Supplied records –
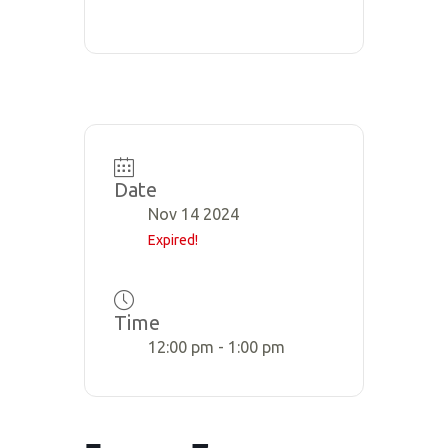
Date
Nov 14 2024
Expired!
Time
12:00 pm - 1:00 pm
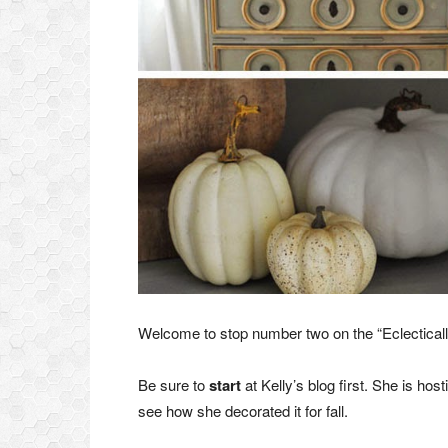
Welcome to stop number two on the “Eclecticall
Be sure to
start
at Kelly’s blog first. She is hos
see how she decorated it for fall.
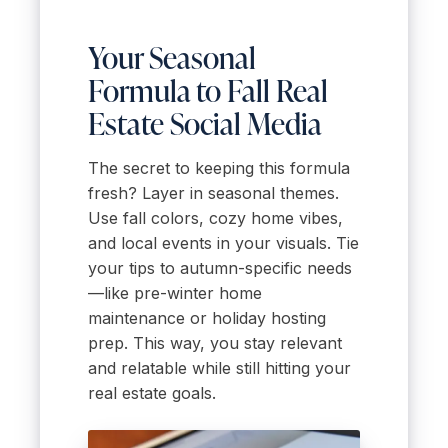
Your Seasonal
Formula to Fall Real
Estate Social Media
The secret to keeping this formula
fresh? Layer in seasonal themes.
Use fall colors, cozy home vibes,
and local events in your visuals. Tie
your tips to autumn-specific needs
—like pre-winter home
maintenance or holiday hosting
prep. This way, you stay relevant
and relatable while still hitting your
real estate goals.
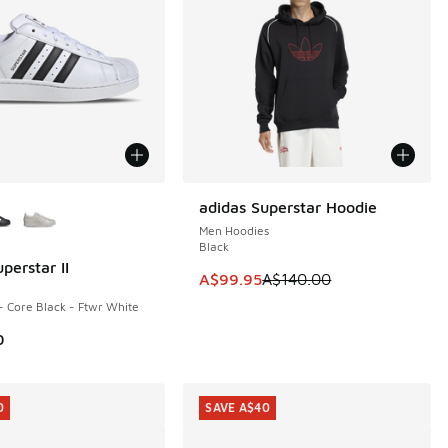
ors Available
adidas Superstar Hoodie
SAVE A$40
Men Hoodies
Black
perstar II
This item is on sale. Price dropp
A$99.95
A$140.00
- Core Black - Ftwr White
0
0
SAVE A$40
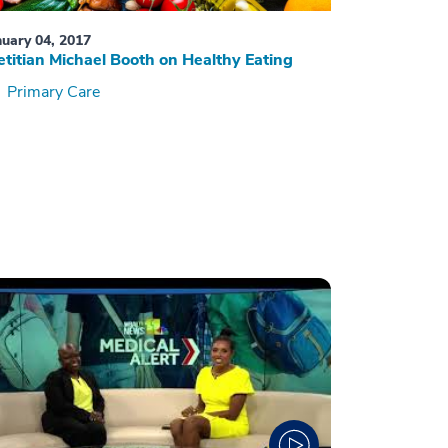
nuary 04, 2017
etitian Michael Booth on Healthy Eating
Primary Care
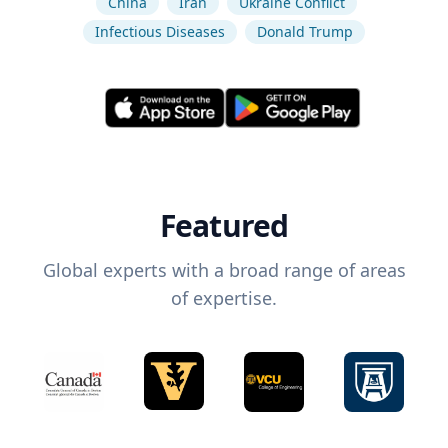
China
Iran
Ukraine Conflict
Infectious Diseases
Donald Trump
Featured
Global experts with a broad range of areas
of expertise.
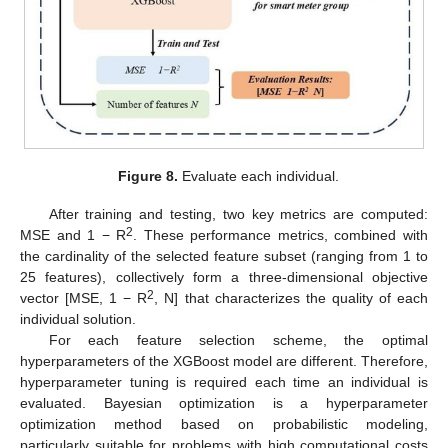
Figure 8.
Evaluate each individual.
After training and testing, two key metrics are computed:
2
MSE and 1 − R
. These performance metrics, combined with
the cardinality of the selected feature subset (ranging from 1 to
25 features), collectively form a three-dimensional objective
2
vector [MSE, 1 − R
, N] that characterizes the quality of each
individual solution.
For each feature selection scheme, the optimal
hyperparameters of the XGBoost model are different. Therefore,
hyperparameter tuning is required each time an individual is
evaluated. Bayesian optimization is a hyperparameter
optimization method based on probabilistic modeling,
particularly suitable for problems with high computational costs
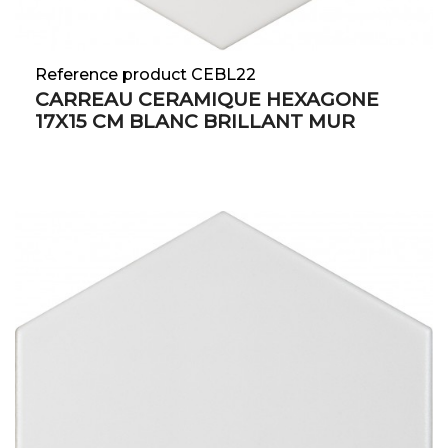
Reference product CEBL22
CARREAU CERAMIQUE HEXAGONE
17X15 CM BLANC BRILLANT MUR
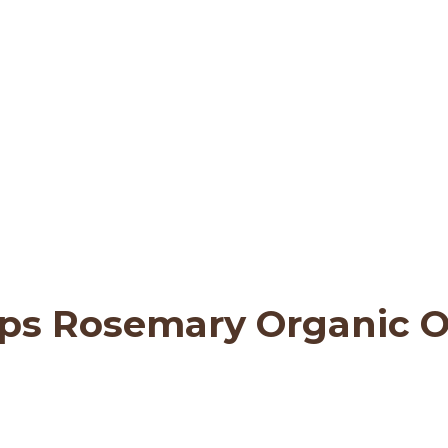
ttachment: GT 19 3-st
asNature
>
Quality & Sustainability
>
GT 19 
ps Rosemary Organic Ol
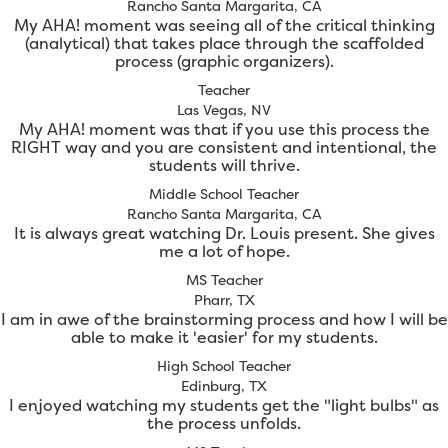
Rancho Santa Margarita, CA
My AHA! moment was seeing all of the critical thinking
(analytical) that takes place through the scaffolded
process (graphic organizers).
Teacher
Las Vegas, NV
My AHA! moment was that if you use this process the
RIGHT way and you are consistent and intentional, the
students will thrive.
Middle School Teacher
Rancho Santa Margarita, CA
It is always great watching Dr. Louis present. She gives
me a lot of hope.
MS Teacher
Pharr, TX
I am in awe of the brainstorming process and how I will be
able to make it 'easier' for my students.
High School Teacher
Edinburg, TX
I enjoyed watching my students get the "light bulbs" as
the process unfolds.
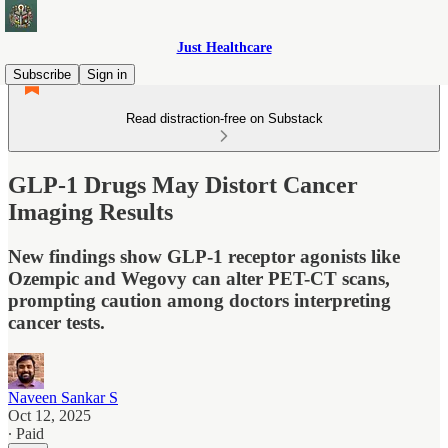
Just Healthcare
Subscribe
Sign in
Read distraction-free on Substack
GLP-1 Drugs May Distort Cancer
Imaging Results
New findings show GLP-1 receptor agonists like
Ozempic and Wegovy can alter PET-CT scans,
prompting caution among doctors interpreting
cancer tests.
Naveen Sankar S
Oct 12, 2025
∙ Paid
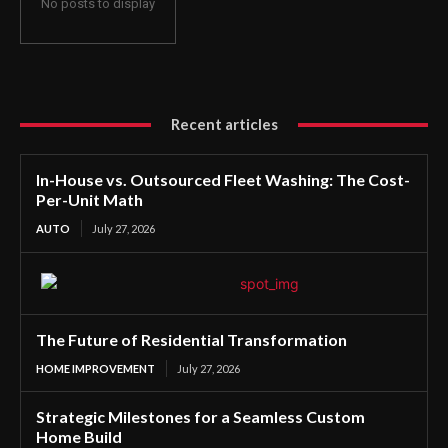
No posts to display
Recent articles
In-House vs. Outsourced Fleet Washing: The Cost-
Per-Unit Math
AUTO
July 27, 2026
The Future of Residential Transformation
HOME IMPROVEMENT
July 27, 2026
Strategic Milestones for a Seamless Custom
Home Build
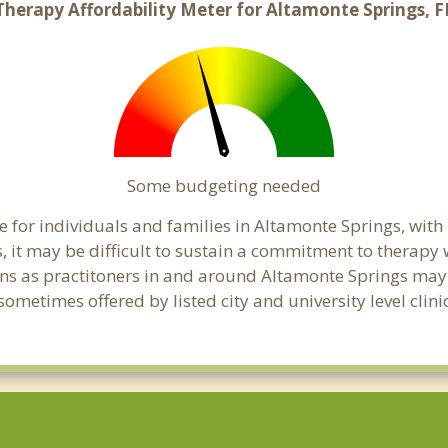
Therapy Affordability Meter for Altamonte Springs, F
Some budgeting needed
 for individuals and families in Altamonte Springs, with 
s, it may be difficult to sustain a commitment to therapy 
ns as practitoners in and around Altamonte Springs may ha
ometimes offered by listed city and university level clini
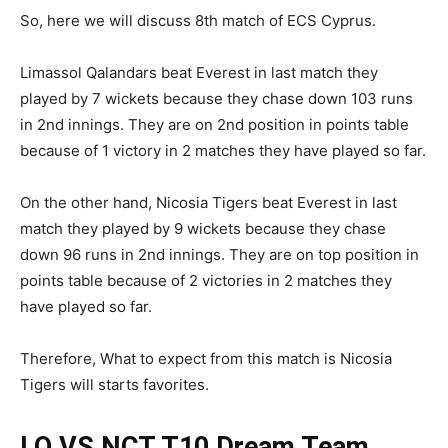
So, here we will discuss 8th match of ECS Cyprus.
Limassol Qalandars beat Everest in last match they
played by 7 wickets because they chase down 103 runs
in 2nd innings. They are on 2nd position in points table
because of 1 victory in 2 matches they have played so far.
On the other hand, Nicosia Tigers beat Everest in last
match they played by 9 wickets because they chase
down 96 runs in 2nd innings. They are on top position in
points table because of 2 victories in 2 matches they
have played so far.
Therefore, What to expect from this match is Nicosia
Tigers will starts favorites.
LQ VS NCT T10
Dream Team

* * *

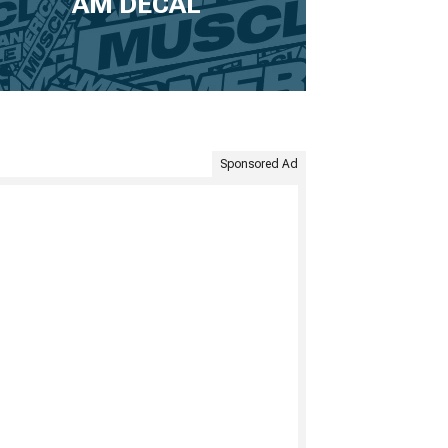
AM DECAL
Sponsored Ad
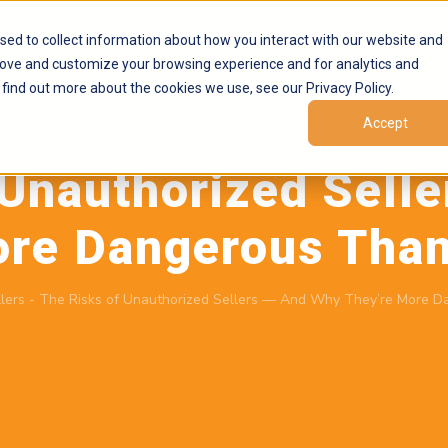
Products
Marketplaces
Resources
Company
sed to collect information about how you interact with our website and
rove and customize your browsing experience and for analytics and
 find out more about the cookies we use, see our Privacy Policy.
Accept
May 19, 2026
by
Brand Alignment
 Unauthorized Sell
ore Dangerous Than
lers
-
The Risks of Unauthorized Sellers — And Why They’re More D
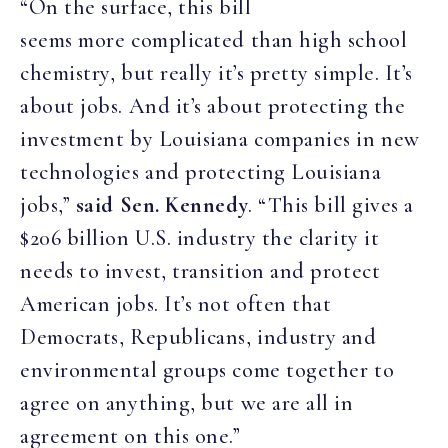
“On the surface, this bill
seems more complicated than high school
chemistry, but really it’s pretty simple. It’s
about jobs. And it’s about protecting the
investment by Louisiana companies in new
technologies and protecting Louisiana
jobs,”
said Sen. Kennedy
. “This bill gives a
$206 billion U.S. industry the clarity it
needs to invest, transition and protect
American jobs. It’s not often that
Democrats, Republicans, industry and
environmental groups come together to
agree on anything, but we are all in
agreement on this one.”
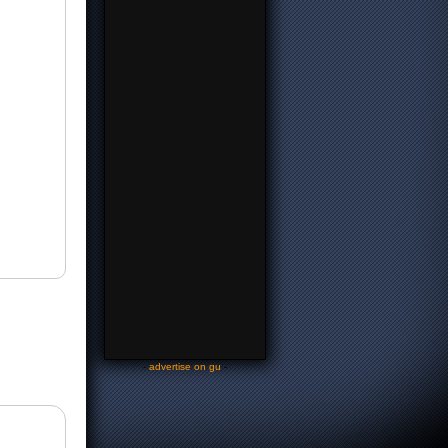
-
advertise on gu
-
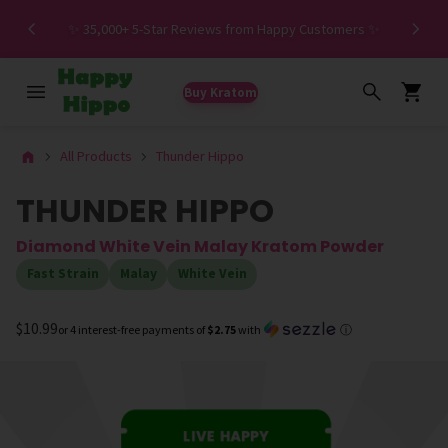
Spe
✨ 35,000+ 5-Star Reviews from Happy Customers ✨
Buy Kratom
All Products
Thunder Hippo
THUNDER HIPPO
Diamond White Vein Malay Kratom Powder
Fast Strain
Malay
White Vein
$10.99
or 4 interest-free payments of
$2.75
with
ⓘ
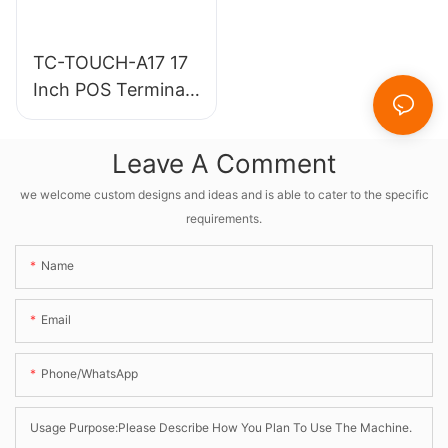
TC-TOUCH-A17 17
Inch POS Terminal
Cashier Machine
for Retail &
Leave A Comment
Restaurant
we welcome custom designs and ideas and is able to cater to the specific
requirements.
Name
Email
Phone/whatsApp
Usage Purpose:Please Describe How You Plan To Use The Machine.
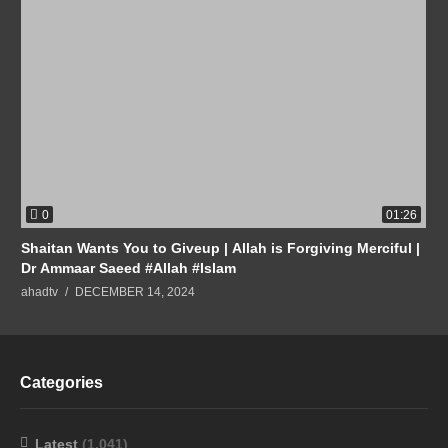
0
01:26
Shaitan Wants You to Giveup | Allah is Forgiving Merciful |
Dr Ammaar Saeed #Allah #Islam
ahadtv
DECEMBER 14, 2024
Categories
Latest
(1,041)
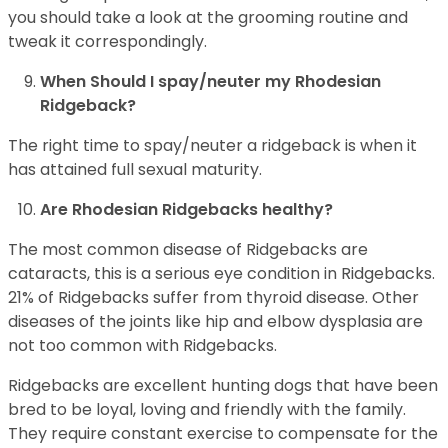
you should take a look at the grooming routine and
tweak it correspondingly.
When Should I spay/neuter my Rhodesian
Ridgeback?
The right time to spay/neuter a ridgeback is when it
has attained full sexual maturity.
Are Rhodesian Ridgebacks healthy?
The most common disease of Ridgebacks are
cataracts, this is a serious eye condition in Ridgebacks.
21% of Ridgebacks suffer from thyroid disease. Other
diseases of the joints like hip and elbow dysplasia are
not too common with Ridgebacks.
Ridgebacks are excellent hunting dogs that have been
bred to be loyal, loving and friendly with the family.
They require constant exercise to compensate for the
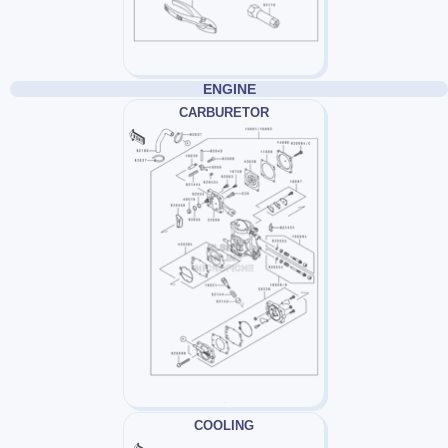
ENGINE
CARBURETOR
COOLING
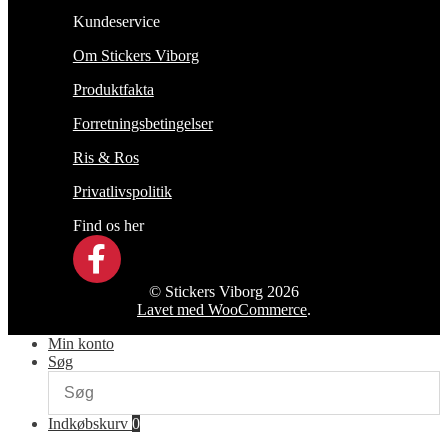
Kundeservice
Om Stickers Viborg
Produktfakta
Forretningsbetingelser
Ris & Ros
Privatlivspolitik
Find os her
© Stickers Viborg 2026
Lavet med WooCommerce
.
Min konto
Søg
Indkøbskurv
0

==

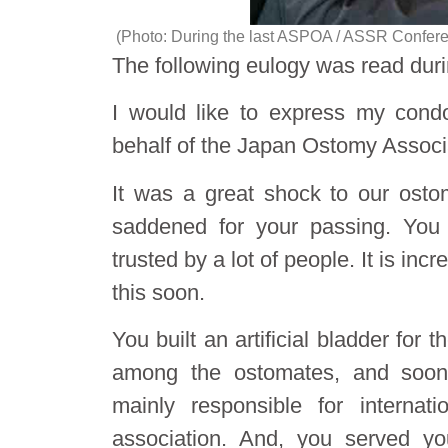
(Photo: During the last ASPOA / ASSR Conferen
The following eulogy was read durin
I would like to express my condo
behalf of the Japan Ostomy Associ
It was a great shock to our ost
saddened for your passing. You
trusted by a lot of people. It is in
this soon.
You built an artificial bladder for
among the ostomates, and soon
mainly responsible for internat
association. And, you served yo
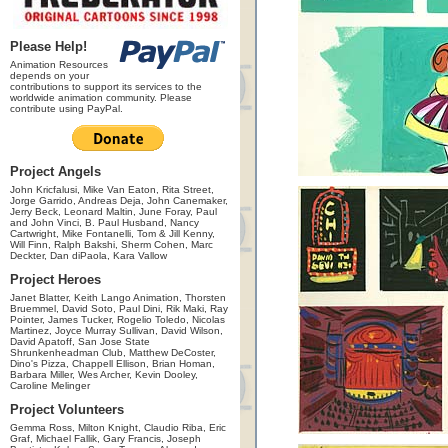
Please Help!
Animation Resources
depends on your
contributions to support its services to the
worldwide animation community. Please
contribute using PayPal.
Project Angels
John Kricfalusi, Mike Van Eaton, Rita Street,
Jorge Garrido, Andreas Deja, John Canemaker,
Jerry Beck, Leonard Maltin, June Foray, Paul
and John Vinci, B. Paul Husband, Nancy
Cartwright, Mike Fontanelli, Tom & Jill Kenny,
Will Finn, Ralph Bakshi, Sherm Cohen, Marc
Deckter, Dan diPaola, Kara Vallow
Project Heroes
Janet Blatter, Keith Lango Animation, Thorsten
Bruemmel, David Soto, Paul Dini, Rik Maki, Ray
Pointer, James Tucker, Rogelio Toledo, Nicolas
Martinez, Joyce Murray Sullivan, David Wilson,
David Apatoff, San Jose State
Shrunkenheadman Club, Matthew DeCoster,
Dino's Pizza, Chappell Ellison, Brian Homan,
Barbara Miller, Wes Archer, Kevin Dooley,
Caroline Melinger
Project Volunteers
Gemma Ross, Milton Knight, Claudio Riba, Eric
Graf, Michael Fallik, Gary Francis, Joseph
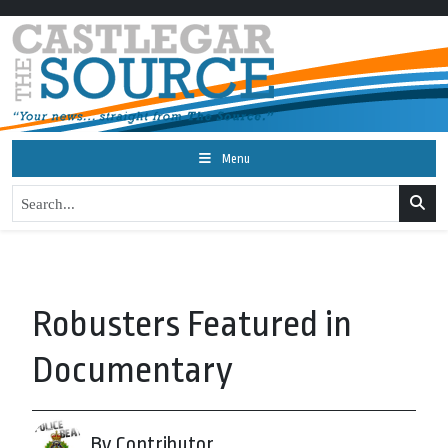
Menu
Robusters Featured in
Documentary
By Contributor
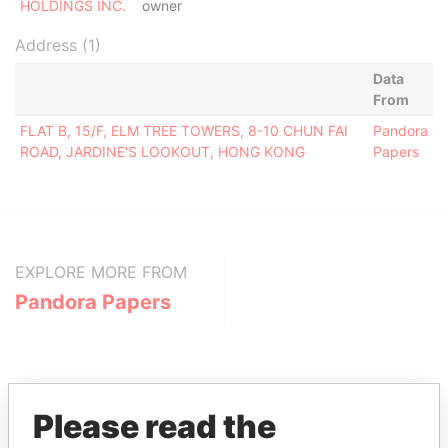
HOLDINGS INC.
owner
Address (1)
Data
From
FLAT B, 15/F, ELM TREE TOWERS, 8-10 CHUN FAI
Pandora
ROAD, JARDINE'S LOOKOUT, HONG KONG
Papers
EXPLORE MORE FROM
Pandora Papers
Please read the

What to produce – From the entries above, copy exactly the lines starting at the one with "Ridgebacks are excellent" and stopping at the one with "Find os her", keeping both ends. Drop the pictures.

Solution below –
Ridgebacks are excellent hunting dogs that have been
bred to be loyal, loving and friendly with the family.
They require constant exercise to compensate for the
ENGINE
CARBURETOR
COOLING
Kundeservice
Om Stickers Viborg
Produktfakta
Forretningsbetingelser
Ris & Ros
Privatlivspolitik
Find os her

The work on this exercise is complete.